Может быть, она вышла бы замуж, как и все её сверстницы, в положенный срок, и даже был у неё на примете паренёк из родного села, но парень ушел в армию, да там и остался на пограничной заставе старшиной. Клавке пришлось пережить дикую сцену изнасилования, которую учинили в Целинном совхозе работавшие там по договору не то чеченцы, не то ингуши. Двенадцать человек здоровенных парней и четыре беззащитных девчонок, которых же и обвинили во всем. Заступиться было некому, поскольку трое были из детдома и привыкли рассчитывать на себя да на счастливую судьбу. К тому же две из них были, что называется, легкого поведения и, собственно говоря, они и сыграли роль той, воистину, дьявольской закваски, на которой взошло это дикое дело.
Работали они в селе Целинное на отделке школы и в этой же школе жили, вечерами ходили на танцы и конечно на этих танцах были и парни с Кавказа. Обычно они не танцевали, а стояли в сторонке, оживленно переговариваясь между собой. Местные их не трогали, поскольку знали, что эти пойдут на всё, вплоть до ножей и закон всегда будет на их стороне. Девчонок притягивали эти смуглые парни, так загадочно не похожие на тех, с кем они учились в школе. В этой тяге был изрядный страх и извечное женское любопытство: как они целуются? Как обнимаются? И как шепчут слова любви? А те, кто уже познал мужские объятия и то блаженное мучительство тела, которое с криком и стоном вырывается из груди, те видели в них еще не познанную тайну вечного, трагически прекрасного пира плоти. Кавказские парни не скупились на подарки, но насколько широки они были в этих жестах, настолько, же и требовательными были в том, чтобы русские девушки шли в своих отношениях с ними до конца. В этом, по их мнению, и заключались честь и достоинство горца.
– Бэрэшь подарэк – значэшь лубэшь! – Гортанный голос с неведомыми в этих краях обертонами, завораживал и пугал девчат.
Примерно этим же и руководствовались правоохранительные органы, когда, нехотя, с пятое на десятое расследовали дело об изнасиловании, да и дела в обычном, юридическом понимании, не было, были униженные и поруганные девчонки, без отца и без матери, а с Клавкой, у которой был и отец и мать, следовало полюбовно договориться.

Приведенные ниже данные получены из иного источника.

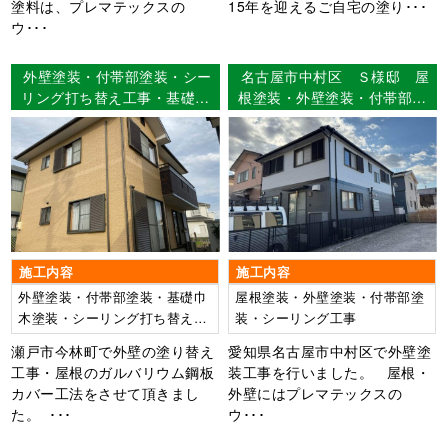
塗料は、プレマテックスの
15年を迎えるご自宅の塗り･･･
ウ･･･
外壁塗装・付帯部塗装・シー
名古屋市中村区 Ｓ様邸 屋
リング打ち替え工事・基礎巾
根塗装・外壁塗装・付帯部塗
木塗装・屋根ガルバリウム鋼
装・シーリング工事 【使用
板カバー工法工事 瀬戸市今
塗料】屋根：ウルトラ
林町 Ｎ様邸
MUKI 外壁：ウルトラMUKI
施工内容
施工内容
外壁塗装・付帯部塗装・基礎巾
屋根塗装・外壁塗装・付帯部塗
木塗装・シーリング打ち替え工
装・シーリング工事
事・屋根ガルバリウム鋼板カバ
瀬戸市今林町で外壁の塗り替え
愛知県名古屋市中村区で外壁塗
ー工法
工事・屋根のガルバリウム鋼板
装工事を行いました。 屋根・
カバー工法をさせて頂きまし
外壁にはプレマテックスの
た。 ･･･
ウ･･･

Районное начальство можно было понять, если не оправдать. Начальнику милиции, старому, еще времен НКВД, служаке, перед пенсией такая слава об его районе вовсе не нужна, а на своем веку он видел и не такое. Другие начальствующие фигуры, также были озабочены престижем и репутацией района. Получи этот случай широкую огласку, не дай бог до крайкома партии дойдет, выговором бы не обошлось, да и национальный вопрос мог вылиться в вопрос политический, как-никак у нас, в Советском союзе, национальностей нет, а есть «сообщество людей социалистического типа мышления».
И раздули бы дело, и понеслось бы оно, поскакало по обшитым кожей дверям начальствующих кабинетов, и развивалось бы оно по своим законам, по своей логике, и вовсе не по логике справедливости и законности, а для того, чтобы подсидеть, выслужиться и подняться туда, где почти построили коммунизм. Словом, начальник милиции полковник Кожемяка нашел убедительные слова, разговаривая с пострадавшими. Задушевный разговор с Клавкой вылился в сентенции типа:
– Ведь и матери нужно будет сообщить, а там и по деревне слух пойдет, а так, слово даем, что никто, никогда, ни синь пороха, да и обидчики по сто рублей собрали за изорванное и изгаженное белье. Да и вы, хороши, сами парней спровоцировали.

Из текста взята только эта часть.